Determine width in terminal of Asian/Japanese characters?

213 Views Asked by At

In my terminal these are equally wide:

ヌー平行
parallel
æøåüäöûß

same width of "ヌー平行" and "parallel" same width of "ヌ" and "p"

I have managed to get Perl to give the length 8 for the last 2 lines, but it reports the length of the first line as 4. Is there a way for me to determine that the width of ヌ is twice that of ø?

1

There are 1 best solutions below

2
ikegami On BEST ANSWER

You can use Text::CharWidth's mbswidth. It uses POSIX's wcwidth.

use v5.14;
use warnings;

use utf8;
use open ':std', ':encoding(UTF-8)';

use Encode             qw( encode_utf8 );
use Text::CharWidth    qw( mbswidth );
use Unicode::Normalize qw( NFC NFD );

my @tests = (
   [ "ASCII",     "parallel",      8 ],
   [ "NFC",       NFC("æøåüäöûß"), 8 ],
   [ "NFD",       NFD("æøåüäöûß"), 8 ],
   [ "EastAsian", "ヌー平行",      8 ],
);

for ( @tests ) {
   my ( $name, $s, $expect ) = @$_;
   my $length = length( $s );
   my $got = mbswidth( encode_utf8( $s ) );
   printf "%-9s length=%2d expect=%d got=%d\n", 
      $name, $length, $expect, $got;
}
ASCII     length= 8 expect=8 got=8
NFC       length= 8 expect=8 got=8
NFD       length=13 expect=8 got=8
EastAsian length= 4 expect=8 got=8

Note that mbswidth expects a string encoded using the locale's encoding, which I assumed was UTF-8 in two places in the above program.

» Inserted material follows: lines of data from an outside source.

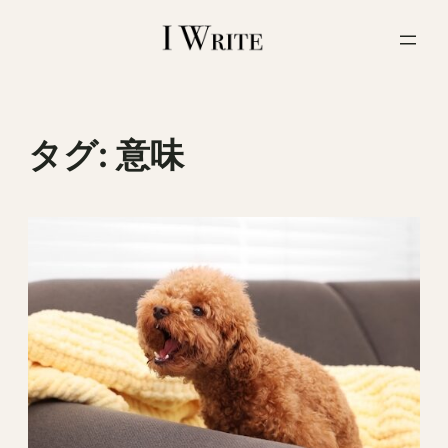
内
容
を
ス
キ
ッ
タグ:
意味
プ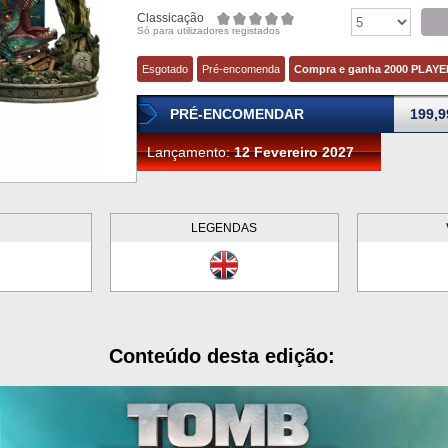
Classicação
Só para utilizadores registados
Esgotado
Pré-encomenda
Compra e ganha 2000 PLAY
PRÉ-ENCOMENDAR
199,9
Lançamento:
12 Fevereiro 2027
LEGENDAS
Conteúdo desta edição: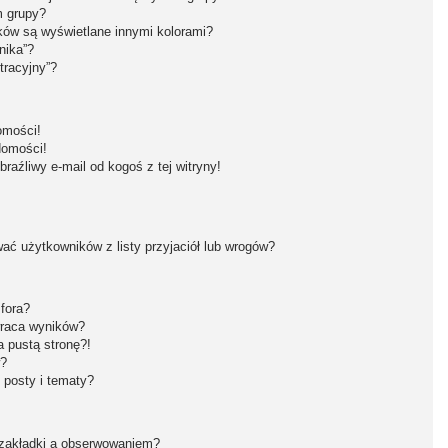
m grupy?
ków są wyświetlane innymi kolorami?
nika”?
tracyjny”?
omości!
domości!
aźliwy e-mail od kogoś z tej witryny!
ć użytkowników z listy przyjaciół lub wrogów?
fora?
wraca wyników?
 pustą stronę?!
w?
 posty i tematy?
 zakładki a obserwowaniem?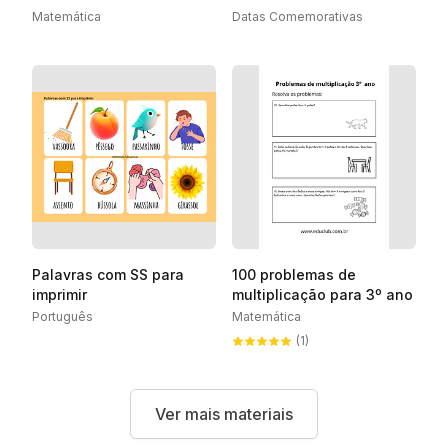
Fundamental
Matemática
Datas Comemorativas
Palavras com SS para
100 problemas de
imprimir
multiplicação para 3º ano
Português
Matemática
(1)
Ver mais materiais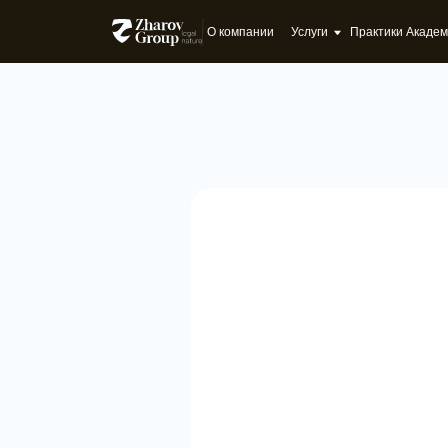
О компании
Услуги
Практики
Академия
Кейсы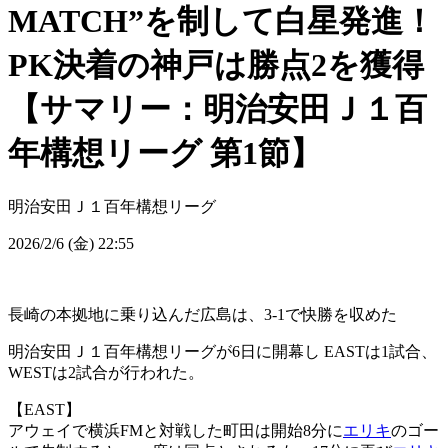
MATCH”を制して白星発進！
PK決着の神戸は勝点2を獲得
【サマリー：明治安田Ｊ１百
年構想リーグ 第1節】
明治安田Ｊ１百年構想リーグ
2026/2/6 (金) 22:55
長崎の本拠地に乗り込んだ広島は、3-1で快勝を収めた
明治安田Ｊ１百年構想リーグが6日に開幕し EASTは1試合、
WESTは2試合が行われた。
【EAST】
アウェイで横浜FMと対戦した町田は開始8分に
エリキ
のゴー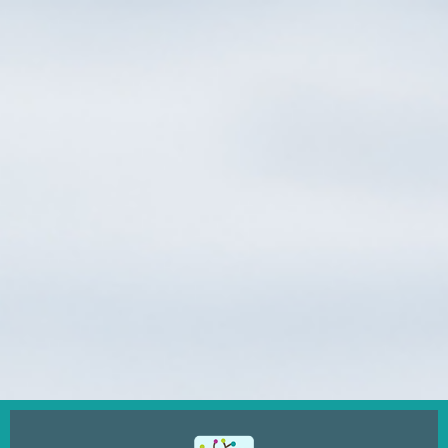
Ugrás
a
tartalomra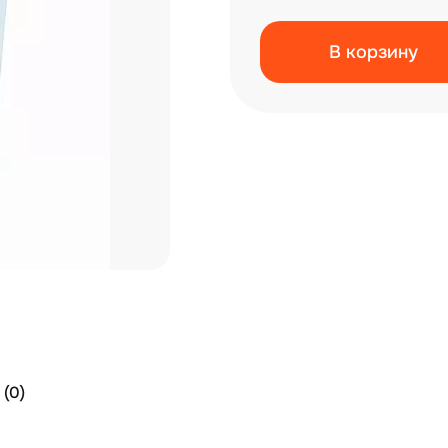
В корзину
(0)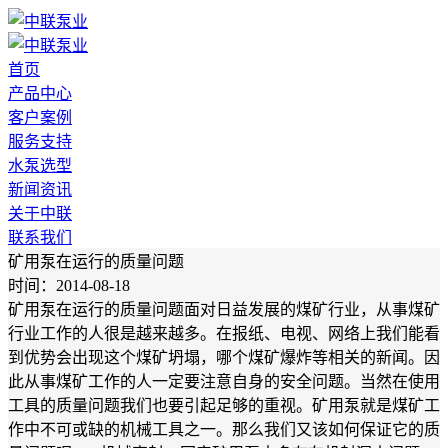
首页
产品中心
客户案例
服务支持
水泵选型
新闻资讯
关于中联
联系我们
矿用泵在运行的质量问题
时间：2014-08-18
矿用泵在运行的质量问题面对日益发展的煤矿行业，从事煤矿
行业工作的人很是越来越多。在报纸、电视、网络上我们能看
到优势会出现这个煤矿坍塌，哪个煤矿爆炸等相关的新闻。因
此从事煤矿工作的人一定要注意自身的安全问题。当然在使用
工具的质量问题我们也要引起足够的重视。矿用泵就是煤矿工
作中不可或缺的机械工具之一。那么我们又该如何保证它的质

If you want to know the number of column a string should take according to Unicode, this is covered by Unicode Standard Annex #11. Note that the answer may depend on whether one is in an East Asian context or not. For example, U+03A6 GREEK CAPITAL LETTER PHI ("Φ") takes up two columns in an East Asian Context, while it takes up only one otherwise.